━━ Records for this exercise

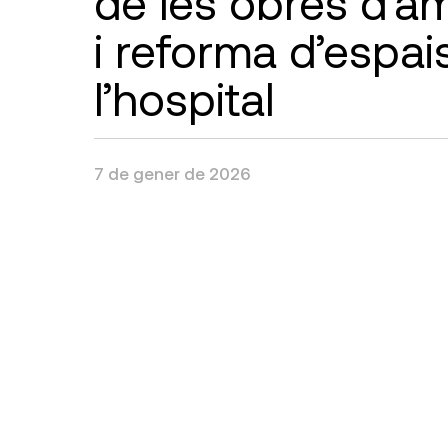
de les obres d’am
i reforma d’espai
l’hospital
7 de gener de 2026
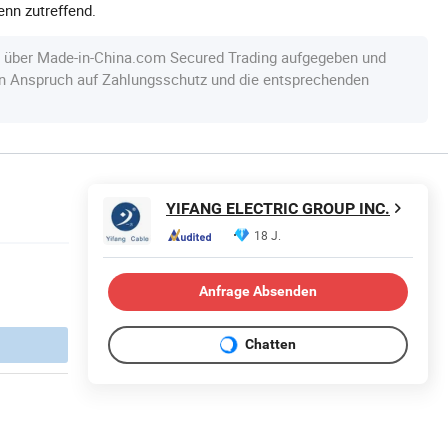
nn zutreffend.
e über Made-in-China.com Secured Trading aufgegeben und
en Anspruch auf Zahlungsschutz und die entsprechenden
YIFANG ELECTRIC GROUP INC.
18 J.
Anfrage Absenden
Chatten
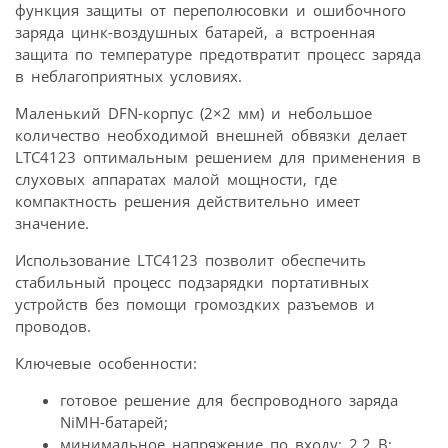
функция защиты от переполюсовки и ошибочного
заряда цинк-воздушных батарей, а встроенная
защита по температуре предотвратит процесс заряда
в неблагоприятных условиях.
Маленький DFN-корпус (2×2 мм) и небольшое
количество необходимой внешней обвязки делает
LTC4123 оптимальным решением для применения в
слуховых аппаратах малой мощности, где
компактность решения действительно имеет
значение.
Использование LTC4123 позволит обеспечить
стабильный процесс подзарядки портативных
устройств без помощи громоздких разъемов и
проводов.
Ключевые особенности:
готовое решение для беспроводного заряда
NiMH-батарей;
минимальное напряжение по входу: 2,2 В;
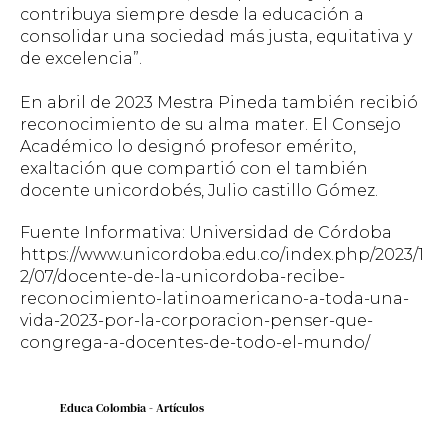
contribuya siempre desde la educación a
consolidar una sociedad más justa, equitativa y
de excelencia”.
En abril de 2023 Mestra Pineda también recibió
reconocimiento de su alma mater. El Consejo
Académico lo designó profesor emérito,
exaltación que compartió con el también
docente unicordobés, Julio castillo Gómez.
Fuente Informativa: Universidad de Córdoba
https://www.unicordoba.edu.co/index.php/2023/1
2/07/docente-de-la-unicordoba-recibe-
reconocimiento-latinoamericano-a-toda-una-
vida-2023-por-la-corporacion-penser-que-
congrega-a-docentes-de-todo-el-mundo/
Educa Colombia - Artículos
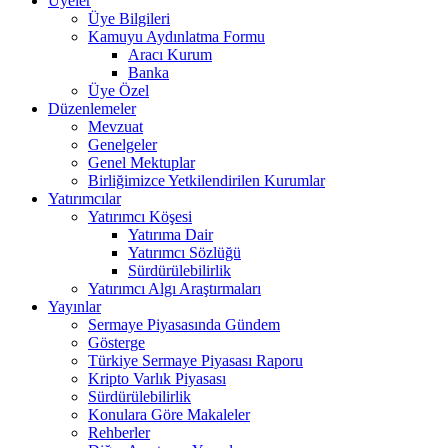
Üyeler
Üye Bilgileri
Kamuyu Aydınlatma Formu
Aracı Kurum
Banka
Üye Özel
Düzenlemeler
Mevzuat
Genelgeler
Genel Mektuplar
Birliğimizce Yetkilendirilen Kurumlar
Yatırımcılar
Yatırımcı Köşesi
Yatırıma Dair
Yatırımcı Sözlüğü
Sürdürülebilirlik
Yatırımcı Algı Araştırmaları
Yayınlar
Sermaye Piyasasında Gündem
Gösterge
Türkiye Sermaye Piyasası Raporu
Kripto Varlık Piyasası
Sürdürülebilirlik
Konulara Göre Makaleler
Rehberler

━━━━

What the task requires » This calls for an exact copy of all the entries above, with the pictures omitted.

Output for this exercise »
de les obres d’am
i reforma d’espai
l’hospital
7 de gener de 2026
nn zutreffend.
e über Made-in-China.com Secured Trading aufgegeben und
en Anspruch auf Zahlungsschutz und die entsprechenden
YIFANG ELECTRIC GROUP INC.
18 J.
Anfrage Absenden
Chatten
функция защиты от переполюсовки и ошибочного
заряда цинк-воздушных батарей, а встроенная
защита по температуре предотвратит процесс заряда
в неблагоприятных условиях.
Маленький DFN-корпус (2×2 мм) и небольшое
количество необходимой внешней обвязки делает
LTC4123 оптимальным решением для применения в
слуховых аппаратах малой мощности, где
компактность решения действительно имеет
значение.
Использование LTC4123 позволит обеспечить
стабильный процесс подзарядки портативных
устройств без помощи громоздких разъемов и
проводов.
Ключевые особенности:
готовое решение для беспроводного заряда
NiMH-батарей;
минимальное напряжение по входу: 2,2 В;
contribuya siempre desde la educación a
consolidar una sociedad más justa, equitativa y
de excelencia”.
En abril de 2023 Mestra Pineda también recibió
reconocimiento de su alma mater. El Consejo
Académico lo designó profesor emérito,
exaltación que compartió con el también
docente unicordobés, Julio castillo Gómez.
Fuente Informativa: Universidad de Córdoba
https://www.unicordoba.edu.co/index.php/2023/1
2/07/docente-de-la-unicordoba-recibe-
reconocimiento-latinoamericano-a-toda-una-
vida-2023-por-la-corporacion-penser-que-
congrega-a-docentes-de-todo-el-mundo/
Educa Colombia - Artículos
Üyeler
Üye Bilgileri
Kamuyu Aydınlatma Formu
Aracı Kurum
Banka
Üye Özel
Düzenlemeler
Mevzuat
Genelgeler
Genel Mektuplar
Birliğimizce Yetkilendirilen Kurumlar
Yatırımcılar
Yatırımcı Köşesi
Yatırıma Dair
Yatırımcı Sözlüğü
Sürdürülebilirlik
Yatırımcı Algı Araştırmaları
Yayınlar
Sermaye Piyasasında Gündem
Gösterge
Türkiye Sermaye Piyasası Raporu
Kripto Varlık Piyasası
Sürdürülebilirlik
Konulara Göre Makaleler
Rehberler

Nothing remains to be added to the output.